Exercise details.
Make an exact copy of all the records, one that contains none of the pictures.

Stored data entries
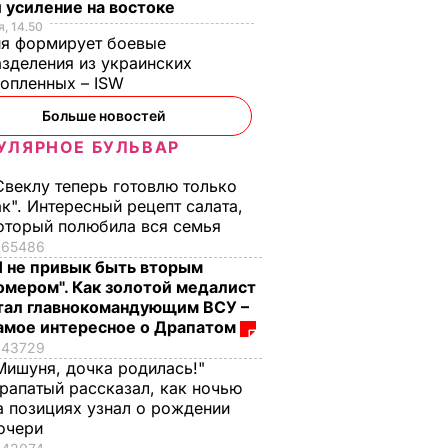
 усиление на востоке
, 14.50
ия формирует боевые
зделения из украинских
нопленных – ISW
Больше новостей
УЛЯРНОЕ БУЛЬВАР
Свеклу теперь готовлю только
ак". Интересный рецепт салата,
оторый полюбила вся семья
65486
Я не привык быть вторым
омером". Как золотой медалист
тал главнокомандующим ВСУ –
амое интересное о Драпатом
43729
Мишуня, дочка родилась!"
рапатый рассказал, как ночью
а позициях узнал о рождении
очери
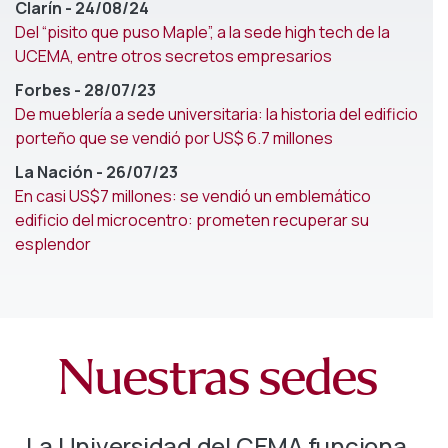
Clarín - 24/08/24
Del “pisito que puso Maple”, a la sede high tech de la
UCEMA, entre otros secretos empresarios
Forbes - 28/07/23
De mueblería a sede universitaria: la historia del edificio
porteño que se vendió por US$ 6.7 millones
La Nación - 26/07/23
En casi US$7 millones: se vendió un emblemático
edificio del microcentro: prometen recuperar su
esplendor
Nuestras sedes
La Universidad del CEMA funciona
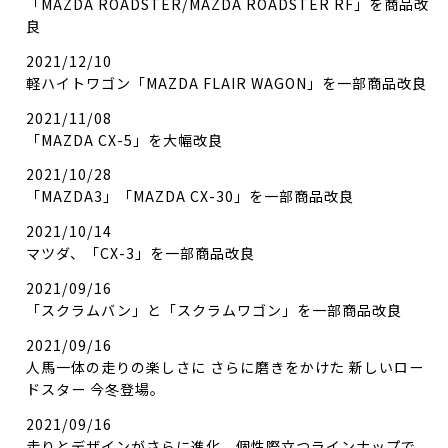
「MAZDA ROADSTER/MAZDA ROADSTER RF」を商品改
良
2021/12/10
軽ハイトワゴン「MAZDA FLAIR WAGON」を一部商品改良
2021/11/08
「MAZDA CX-5」を大幅改良
2021/10/28
「MAZDA3」「MAZDA CX-30」を一部商品改良
2021/10/14
マツダ、「CX-3」を一部商品改良
2021/09/16
「スクラムバン」と「スクラムワゴン」を一部商品改良
2021/09/16
人馬一体の走りの楽しさに さらに磨きをかけた 新しいロー
ドスター 今冬登場。
2021/09/16
走りとデザインがさらに進化、個性際立つラインナップで、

Solution for this task.
 усиление на востоке
, 14.50
ия формирует боевые
зделения из украинских
нопленных – ISW
Больше новостей
УЛЯРНОЕ БУЛЬВАР
Свеклу теперь готовлю только
ак". Интересный рецепт салата,
оторый полюбила вся семья
65486
Я не привык быть вторым
омером". Как золотой медалист
тал главнокомандующим ВСУ –
амое интересное о Драпатом
43729
Мишуня, дочка родилась!"
рапатый рассказал, как ночью
а позициях узнал о рождении
очери
Clarín - 24/08/24
Del “pisito que puso Maple”, a la sede high tech de la
UCEMA, entre otros secretos empresarios
Forbes - 28/07/23
De mueblería a sede universitaria: la historia del edificio
porteño que se vendió por US$ 6.7 millones
La Nación - 26/07/23
En casi US$7 millones: se vendió un emblemático
edificio del microcentro: prometen recuperar su
esplendor
Nuestras sedes
La Universidad del CEMA funciona
「MAZDA ROADSTER/MAZDA ROADSTER RF」を商品改
良
2021/12/10
軽ハイトワゴン「MAZDA FLAIR WAGON」を一部商品改良
2021/11/08
「MAZDA CX-5」を大幅改良
2021/10/28
「MAZDA3」「MAZDA CX-30」を一部商品改良
2021/10/14
マツダ、「CX-3」を一部商品改良
2021/09/16
「スクラムバン」と「スクラムワゴン」を一部商品改良
2021/09/16
人馬一体の走りの楽しさに さらに磨きをかけた 新しいロー
ドスター 今冬登場。
2021/09/16
走りとデザインがさらに進化、個性際立つラインナップで、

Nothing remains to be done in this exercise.